# Hocking River Report- Hybrid Striped Bass



## Bass Assasin Slaton (May 22, 2011)

The river is finally in a stable ish condition after the spring floods. The hybrids are starting to feed and holy smokes are they hitting a lure hard!!! Don't let the murky water scare you because these fish can absolutely find anything in the dirtiest of water!! 7-8 vis, higher than the normal water level, and the bite was in the evening. Enjoy the video and have a great weekend!!


----------



## Muddy (May 7, 2017)

Nice Wiper. How do they get into the Hocking? I assume that they come up from the Ohio River?


----------



## Bass Assasin Slaton (May 22, 2011)

Muddy said:


> Nice Wiper. How do they get into the Hocking? I assume that they come up from the Ohio River?


Yea they come up the river from Ohio..pretty far ways for a fish to swim..I believe it's around 35 plus river miles.


----------



## Saugeyefisher (Jul 19, 2010)

Bass Assasin Slaton said:


> Yea they come up the river from Ohio..pretty far ways for a fish to swim..I believe it's around 35 plus river miles.

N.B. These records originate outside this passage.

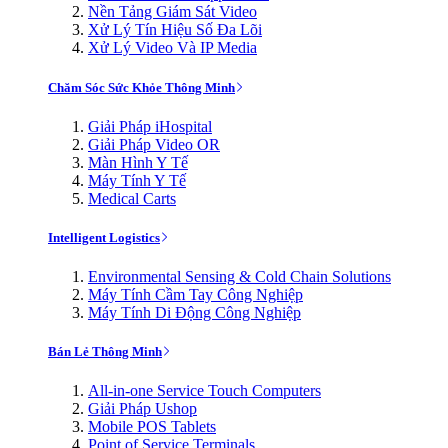
Nền Tảng Giám Sát Video
Xử Lý Tín Hiệu Số Đa Lõi
Xử Lý Video Và IP Media
Chăm Sóc Sức Khỏe Thông Minh
Giải Pháp iHospital
Giải Pháp Video OR
Màn Hình Y Tế
Máy Tính Y Tế
Medical Carts
Intelligent Logistics
Environmental Sensing & Cold Chain Solutions
Máy Tính Cầm Tay Công Nghiệp
Máy Tính Di Động Công Nghiệp
Bán Lẻ Thông Minh
All-in-one Service Touch Computers
Giải Pháp Ushop
Mobile POS Tablets
Point of Service Terminals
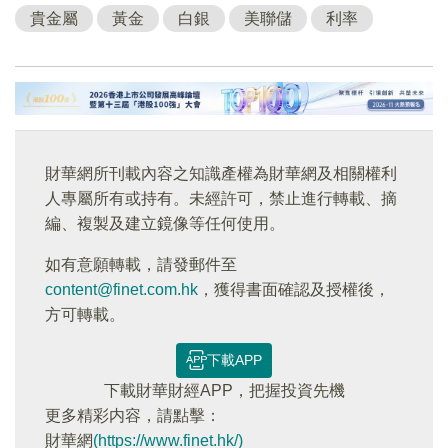
貴金屬
黃金
白銀
美聯儲
利率
財華網所刊載內容之知識產權為財華網及相關權利
人專屬所有或持有。未經許可，禁止進行轉載、摘
編、複製及建立鏡像等任何使用。
如有意願轉載，請發郵件至
content@finet.com.hk
，獲得書面確認及授權後，
方可轉載。
下載APP
下載財華財經APP，把握投資先機
更多精彩内容，請點擊：
財華網
(https://www.finet.hk/)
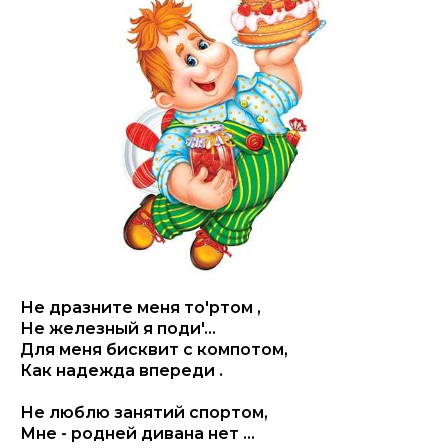
Не дразните меня то'ртом ,
Не железный я поди'...
Для меня бисквит с компотом,
Как надежда впереди .
Не люблю занятий спортом,
Мне - родней дивана нет ...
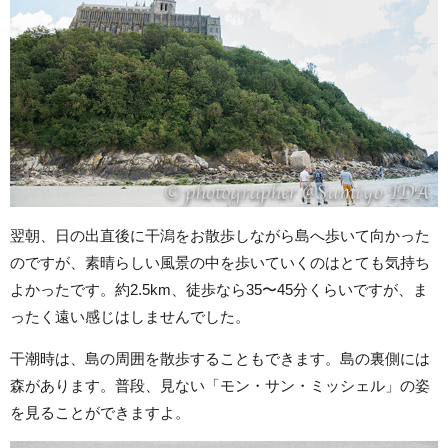
翌朝、日の出直後に干潟をお散歩しながら島へ歩いて向かった
のですが、素晴らしい風景の中を歩いていくのはとても気持ち
よかったです。約2.5km、徒歩なら35〜45分くらいですが、ま
ったく遠い感じはしませんでした。
干潮時は、島の周囲を散歩することもできます。島の裏側には
森があります。普段、見ない「モン・サン・ミッシェル」の姿
を見ることができますよ。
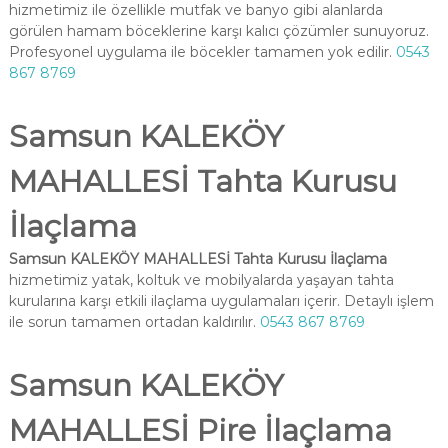
hizmetimiz ile özellikle mutfak ve banyo gibi alanlarda
görülen hamam böceklerine karşı kalıcı çözümler sunuyoruz.
Profesyonel uygulama ile böcekler tamamen yok edilir.
0543
867 8769
Samsun KALEKÖY
MAHALLESİ Tahta Kurusu
İlaçlama
Samsun KALEKÖY MAHALLESİ Tahta Kurusu İlaçlama
hizmetimiz yatak, koltuk ve mobilyalarda yaşayan tahta
kurularına karşı etkili ilaçlama uygulamaları içerir. Detaylı işlem
ile sorun tamamen ortadan kaldırılır.
0543 867 8769
Samsun KALEKÖY
MAHALLESİ Pire İlaçlama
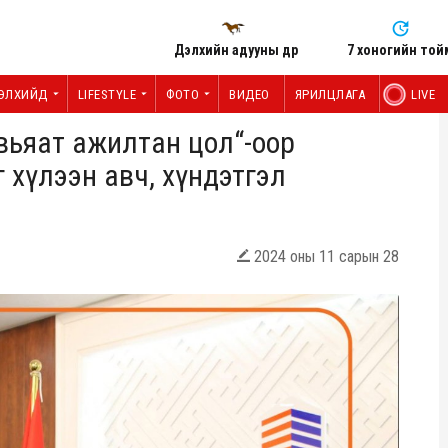
Дэлхийн адууны өдөр
7 хоногийн той
ЭЛХИЙД
LIFESTYLE
ФОТО
ВИДЕО
ЯРИЛЦЛАГА
LIVE
вьяат ажилтан цол“-оор
 хүлээн авч, хүндэтгэл
2024 оны 11 сарын 28

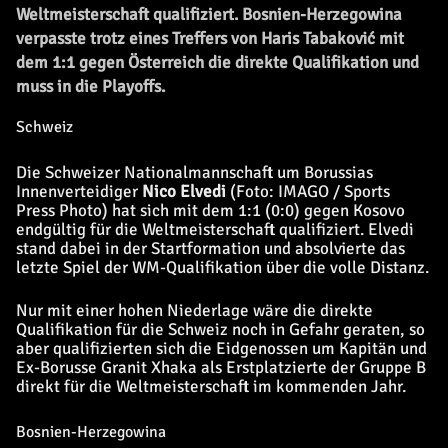
Weltmeisterschaft qualifiziert. Bosnien-Herzegowina
verpasste trotz eines Treffers von Haris Tabaković mit
dem 1:1 gegen Österreich die direkte Qualifikation und
muss in die Playoffs.
Schweiz
Die Schweizer Nationalmannschaft um Borussias
Innenverteidiger
Nico Elvedi
(Foto: IMAGO / Sports
Press Photo) hat sich mit dem 1:1 (0:0) gegen Kosovo
endgültig für die Weltmeisterschaft qualifiziert. Elvedi
stand dabei in der Startformation und absolvierte das
letzte Spiel der WM-Qualifikation über die volle Distanz.
Nur mit einer hohen Niederlage wäre die direkte
Qualifikation für die Schweiz noch in Gefahr geraten, so
aber qualifizierten sich die Eidgenossen um Kapitän und
Ex-Borusse Granit Xhaka als Erstplatzierte der Gruppe B
direkt für die Weltmeisterschaft im kommenden Jahr.
Bosnien-Herzegowina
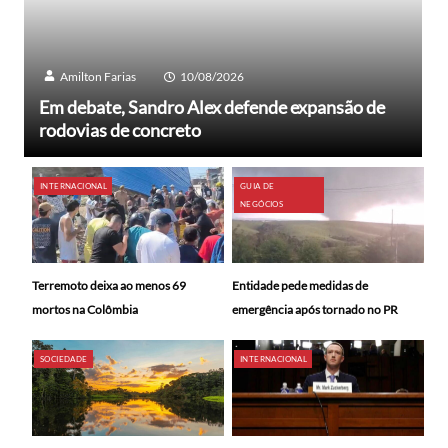
Amilton Farias
10/08/2026
Em debate, Sandro Alex defende expansão de
rodovias de concreto
INTERNACIONAL
GUIA DE
NEGÓCIOS
Terremoto deixa ao menos 69
Entidade pede medidas de
mortos na Colômbia
emergência após tornado no PR
SOCIEDADE
INTERNACIONAL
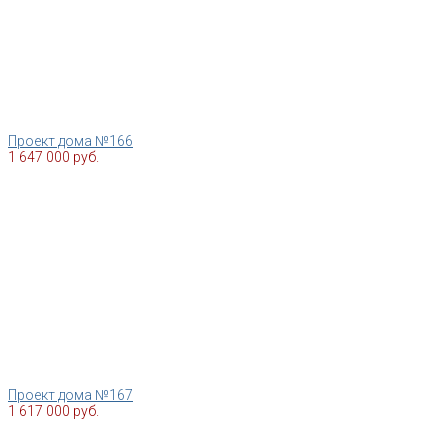
Проект дома №166
1 647 000 руб.
Проект дома №167
1 617 000 руб.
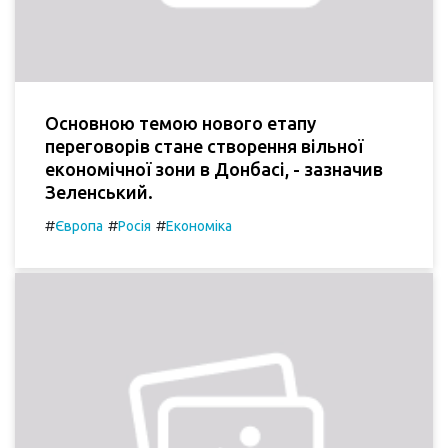
Основною темою нового етапу
переговорів стане створення вільної
економічної зони в Донбасі, - зазначив
Зеленський.
#
#
#
Європа
Росія
Економіка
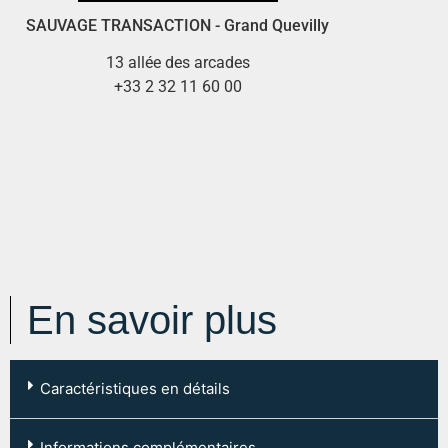
SAUVAGE TRANSACTION - Grand Quevilly
13 allée des arcades
+33 2 32 11 60 00
En savoir plus
Caractéristiques en détails
Code postal :
76120
Informations complémentaires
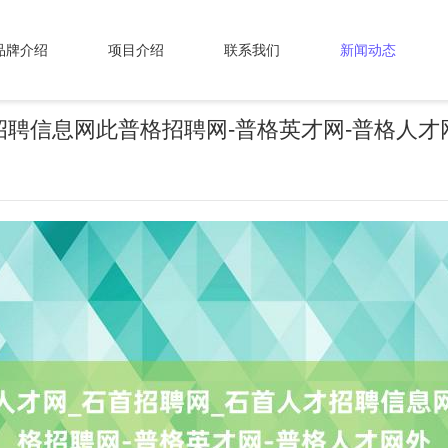
品牌介绍
项目介绍
联系我们
新闻动态
招聘信息网此普格招聘网-普格英才网-普格人才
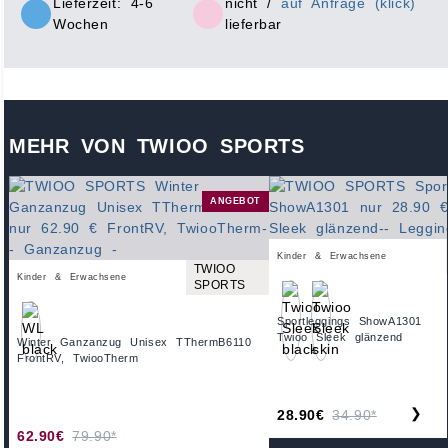
Lieferzeit: 4-6
nicht /
auf Anfrage (klick)
Wochen
lieferbar
MEHR VON TWIOO SPORTS
ANGEBOT
Kinder & Erwachsene
TWIOO
Kinder & Erwachsene
SPORTS
Sportleggings ShowA1301
Twioo Sleek glänzend
Winter Ganzanzug Unisex TThermB6110
FrontRV, TwiooTherm
❯
28.90€
34.90*
62.90€
79.90*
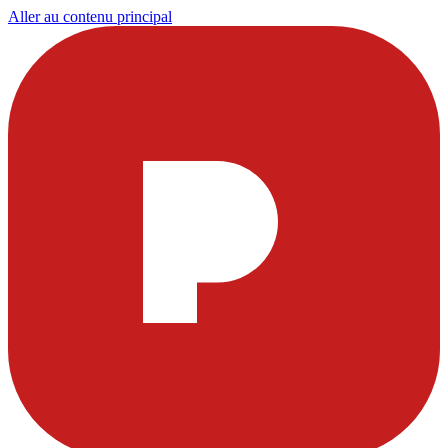
Aller au contenu principal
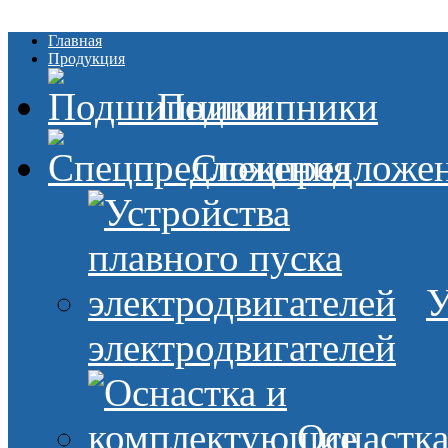
Главная
Продукция
Подшипники
Спецпредложе
У
электродвигателей
Оснастк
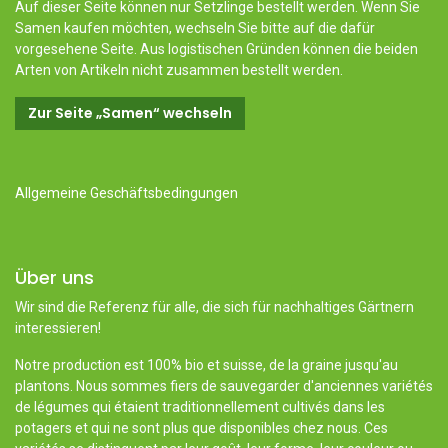
Auf dieser Seite können nur Setzlinge bestellt werden. Wenn Sie
Samen kaufen möchten, wechseln Sie bitte auf die dafür
vorgesehene Seite. Aus logistischen Gründen können die beiden
Arten von Artikeln nicht zusammen bestellt werden.
Zur Seite „Samen“ wechseln
Allgemeine Geschäftsbedingungen
Über uns
Wir sind die Referenz für alle, die sich für nachhaltiges Gärtnern
interessieren!
Notre production est 100% bio et suisse, de la graine jusqu'au
plantons. Nous sommes fiers de sauvegarder d'anciennes variétés
de légumes qui étaient traditionnellement cultivés dans les
potagers et qui ne sont plus que disponibles chez nous. Ces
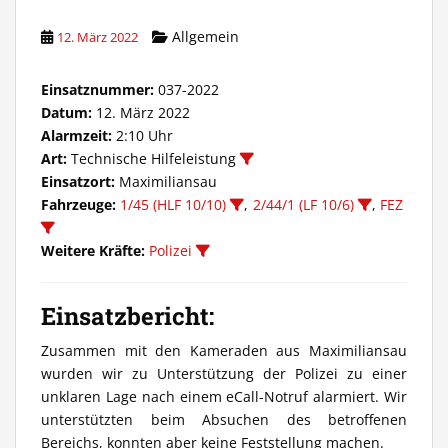
Allgemein
12. März 2022
Einsatznummer:
037-2022
Datum:
12. März 2022
Alarmzeit:
2:10 Uhr
Art:
Technische Hilfeleistung
Einsatzort:
Maximiliansau
Fahrzeuge:
1/45 (HLF 10/10)
,
2/44/1 (LF 10/6)
,
FEZ
Weitere Kräfte:
Polizei
Einsatzbericht:
Zusammen mit den Kameraden aus Maximiliansau
wurden wir zu Unterstützung der Polizei zu einer
unklaren Lage nach einem eCall-Notruf alarmiert. Wir
unterstützten beim Absuchen des betroffenen
Bereichs, konnten aber keine Feststellung machen.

That's pretty cool stuff! Before osheay and griggs where ever stocked with wipers you would see a couple pigs on a yearly basis get caught below green lawn. Some say from the Ohio river, I've heard others say from stocked ponds flooding. I can believe both.


----------



## Muddy (May 7, 2017)

I stock them in one of my ponds every year. They grow fast and fight hard. They cruise around in packs and wreak havoc.


----------



## Saugeyefisher (Jul 19, 2010)

Muddy said:


> I stock them in one of my ponds every year. They grow fast and fight hard. They cruise around in packs and wreak havoc.


Yeah they are fun pond fish! And can be trained to eat literally ANYTHING. 
I have an account that used to stock them,I'd fish it on lunch occasionally. Guys would toss their leftovers in at the end of break. Like clockwork a few moments later they was busting the surface eating cheeze-its and french fries 🤣. I never did hook into one why bass fishing with plugs but caught plenty on fries I'd save from lunch.... 
They didn't seem to grow to fast in the pond and stunted out around 20-22" it seemed before they was all caught up or died off...


----------



## Saugeyefisher (Jul 19, 2010)

Muddy said:


> I stock them in one of my ponds every year. They grow fast and fight hard. They cruise around in packs and wreak havoc.


Yeah they are fun pond fish! And can be trained to eat literally ANYTHING. 
I have an account that used to stock them,I'd fish it on lunch occasionally. Guys would toss their leftovers in at the end of break. Like clockwork a few moments later they was busting the surface eating cheeze-its and french fries 🤣. I never did hook into one why bass fishing with plugs but caught plenty on fries I'd save from lunch.... 
They didn't seem to grow to fast in the pond and stunted out around 20-22" it seemed before they was all caught up or died off...


----------